DESCRIPTION OF CATELLUS DEVELOPMENT CORPORATION TRANSITION INCENTIVE PLAN

EX-10.2 4 dex102.htm DESCRIPTION OF CATELLUS DEVELOPMENT CORPORATION TRANSITION INCENTIVE PLAN Description of Catellus Development Corporation Transition Incentive Plan

EXHIBIT 10.2

 

DESCRIPTION OF CATELLUS DEVELOPMENT CORPORATION

TRANSITION INCENTIVE PLAN

 

1. Purpose of Plan

 

On February 10, 2004, the Compensation and Benefits Committee of the Board of Directors of Catellus Development Corporation (the “Company”) approved the design of a Transition Incentive Plan (the “TIP” or “Plan”). The TIP was designed in conjunction with the overall executive compensation program for 2004, which included a reduction in the maximum cash bonus opportunities for most executives. The purpose of the TIP is to reward executives for attaining certain key milestones related to the transition of the Company from a C corporation to a real estate development trust, or REIT.

 

2. Performance Period

 

The performance period for the TIP began on January 1, 2004, and will end on December 31, 2006.

 

3. Relationship to Catellus Development Corporation 2003 Performance Award Plan

 

TIP awards are intended to be performance-based awards under the Catellus Development Corporation 2003 Performance Award Plan.

 

4. Performance Unit Awards; Tranches; Performance Measures

 

TIP awards are non-voting units of measurement (“Performance Units”) that are deemed to represent one share of the Company’s common stock. Each award of Performance Units consists of four separate tranches, or parts, each of which will vest and become non-forfeitable based on the degree of achievement of the performance targets, or goals, set by the Compensation and Benefits Committee for the following four performance measures (collectively, the “Performance Measures”): (1) completion of vertical projects under construction; (2) completion of infrastructure projects under construction; (3) reduction in the dollar amount of contingent liabilities; and (4) net monetization of non-core assets.

 

5. Participation in the Plan

 

The Compensation and Benefits Committee determines the executives who participate in the TIP.

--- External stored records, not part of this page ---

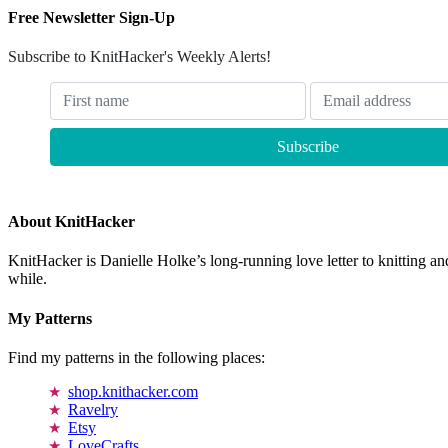
Free Newsletter Sign-Up
Subscribe to KnitHacker's Weekly Alerts!
About KnitHacker
KnitHacker is Danielle Holke’s long-running love letter to knitting and
while.
My Patterns
Find my patterns in the following places:
shop.knithacker.com
Ravelry
Etsy
LoveCrafts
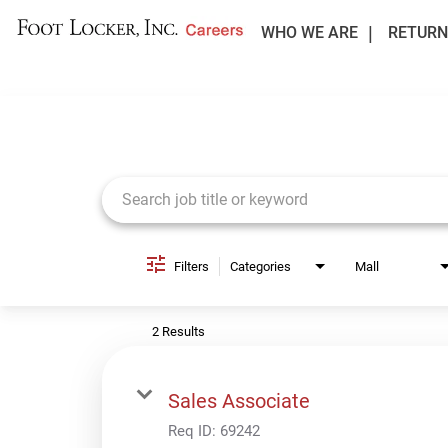
WHO WE ARE
RETURN
Job Search Page
Filters
Categories
Mall
2 Results
Sales Associate
Req ID:
69242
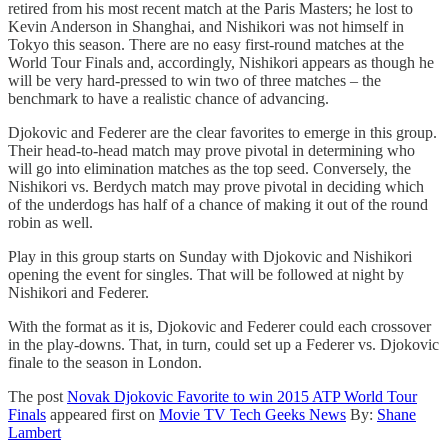
retired from his most recent match at the Paris Masters; he lost to
Kevin Anderson in Shanghai, and Nishikori was not himself in
Tokyo this season. There are no easy first-round matches at the
World Tour Finals and, accordingly, Nishikori appears as though he
will be very hard-pressed to win two of three matches – the
benchmark to have a realistic chance of advancing.
Djokovic and Federer are the clear favorites to emerge in this group.
Their head-to-head match may prove pivotal in determining who
will go into elimination matches as the top seed. Conversely, the
Nishikori vs. Berdych match may prove pivotal in deciding which
of the underdogs has half of a chance of making it out of the round
robin as well.
Play in this group starts on Sunday with Djokovic and Nishikori
opening the event for singles. That will be followed at night by
Nishikori and Federer.
With the format as it is, Djokovic and Federer could each crossover
in the play-downs. That, in turn, could set up a Federer vs. Djokovic
finale to the season in London.
The post
Novak Djokovic Favorite to win 2015 ATP World Tour
Finals
appeared first on
Movie TV Tech Geeks News
By:
Shane
Lambert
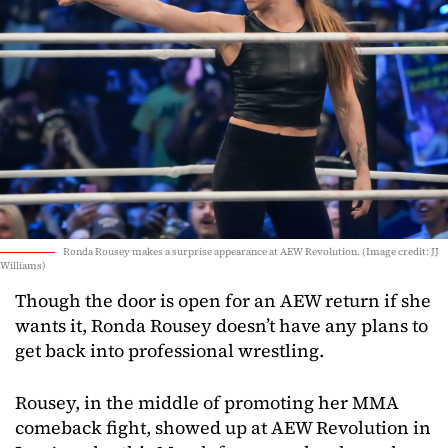
Ronda Rousey makes a surprise appearance at AEW Revolution. (Image credit: JJ
Williams)
Though the door is open for an AEW return if she
wants it, Ronda Rousey doesn’t have any plans to
get back into professional wrestling.
Rousey, in the middle of promoting her MMA
comeback fight, showed up at AEW Revolution in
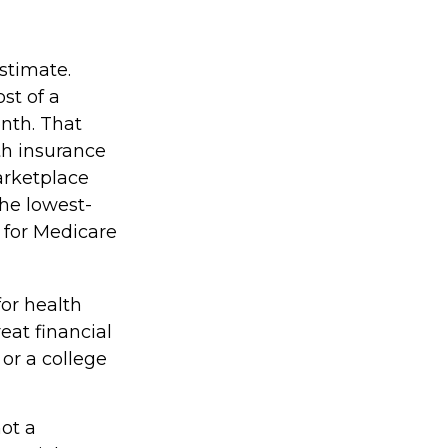
stimate.
st of a
nth. That
th insurance
arketplace
the lowest-
s for Medicare
for health
eat financial
or a college
not a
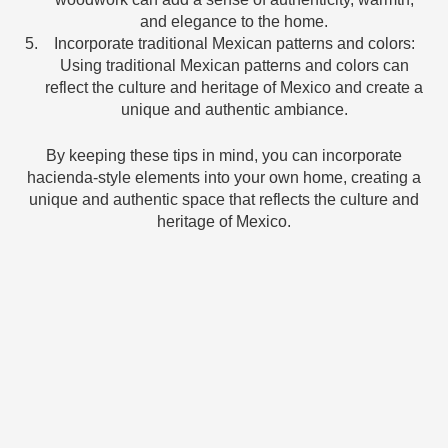
and elegance to the home.
Incorporate traditional Mexican patterns and colors:
Using traditional Mexican patterns and colors can
reflect the culture and heritage of Mexico and create a
unique and authentic ambiance.
By keeping these tips in mind, you can incorporate
hacienda-style elements into your own home, creating a
unique and authentic space that reflects the culture and
heritage of Mexico.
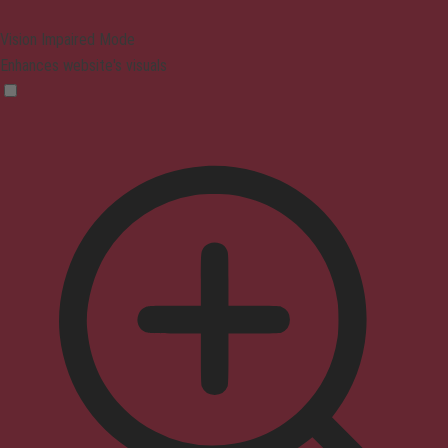
Vision Impaired Mode
Enhances website's visuals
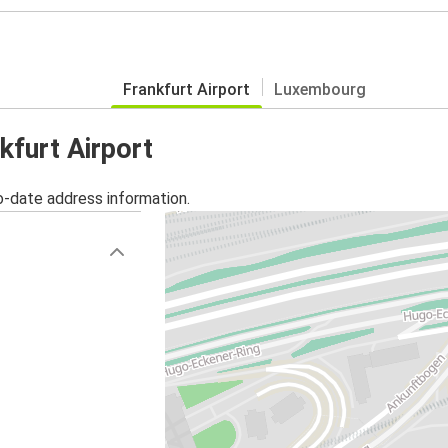
Frankfurt Airport
Luxembourg
kfurt Airport
o-date address information.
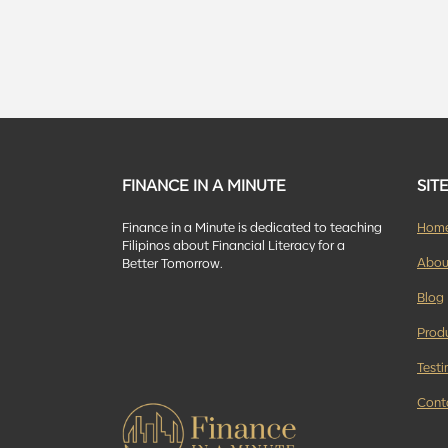
FINANCE IN A MINUTE
SIT
Finance in a Minute is dedicated to teaching
Hom
Filipinos about Financial Literacy for a
Abou
Better Tomorrow.
Blog
Prod
Testi
Cont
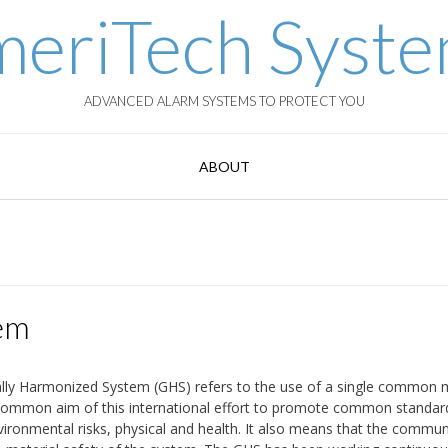
eriTech Syst
ADVANCED ALARM SYSTEMS TO PROTECT YOU
ABOUT
em
ally Harmonized System (GHS) refers to the use of a single common
e common aim of this international effort to promote common standar
vironmental risks, physical and health. It also means that the commun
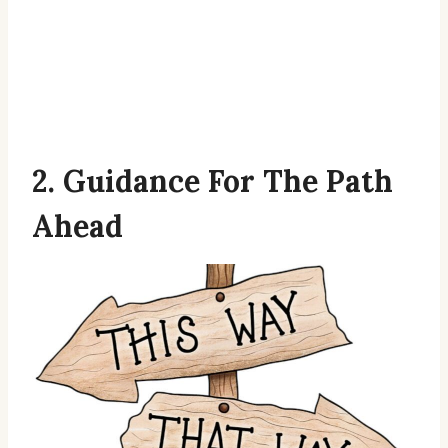
2. Guidance For The Path
Ahead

6. Performance Unit Accounts; Dividend Equivalents

 

Each participant has an account under the TIP (the “Performance Unit Account”). The Compensation and Benefits Committee determines the number of Performance Units in each separate tranche awarded to each participant. The number of Performance Units awarded is credited to the participant’s Performance Unit Account. Each participant is entitled to dividend equivalents on his or her Performance Units representing dividends on an equal number of shares of the Company’s common stock. The dividend equivalents are payable by the crediting of additional Performance Units to the participant’s Performance Unit Account.

 

7. Vesting of Awards

 

As of December 31, 2004, the Compensation and Benefits Committee will determine the extent to which each performance target for each Performance Measure has been achieved. For each Performance Measure for which at least 50% of the performance target has then been achieved, the tranche corresponding to that Performance Measure will become vested and non-forfeitable as to 50% of the Performance Units in that tranche; provided, however, that as to certain participants the vesting date will be deferred for one year.

 

If 50% of the performance target for any Performance Measure is not achieved by December 31, 2004, the Compensation and Benefits Committee will determine the calendar quarter (if any) ending on or before December 31, 2006, in which 50% of such performance target is first achieved. Upon any such achievement, the tranche corresponding to that Performance Measure will become vested and non-forfeitable as to 50% of the Performance Units in that tranche; provided, however, that as to certain participants the vesting date will be deferred for one year.

 

After 50% of the performance target for any Performance Measure has been achieved, the Compensation and Benefits Committee will determine the additional extent (if any) to which such performance target is achieved as of the end of each calendar year ending on or before December 31, 2006. The percentage vesting of the tranche corresponding to such Performance Measure will be increased to match the percentage of achievement of the performance target for such Performance Measure; provided, however, that as to certain participants the vesting date will be deferred for one year.

 

Notwithstanding anything to the contrary stated above, if at any time after December 31, 2004, the Compensation and Benefits Committee determines that 100% of a performance target for a Performance Measure has been achieved, the tranche corresponding to such Performance Measure will become fully vested; provided, however, that as to certain participants the vesting date will be deferred for one year.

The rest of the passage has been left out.